> **Records for this task**
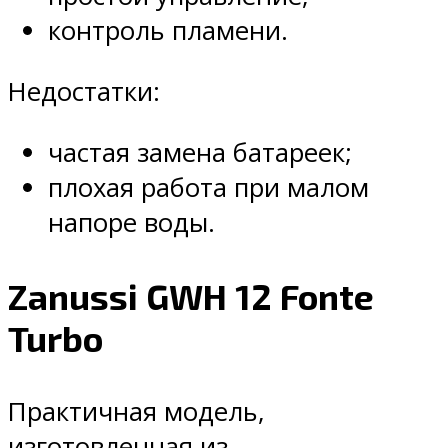
контроль пламени.
Недостатки:
частая замена батареек;
плохая работа при малом
напоре воды.
Zanussi GWH 12 Fonte
Turbo
Практичная модель,
изготовленная из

> **Exercise prompt**
Omitting all images, print the listing exactly.

> **Solution for this task**
контроль пламени.
Недостатки:
частая замена батареек;
плохая работа при малом
напоре воды.
Zanussi GWH 12 Fonte
Turbo
Практичная модель,
изготовленная из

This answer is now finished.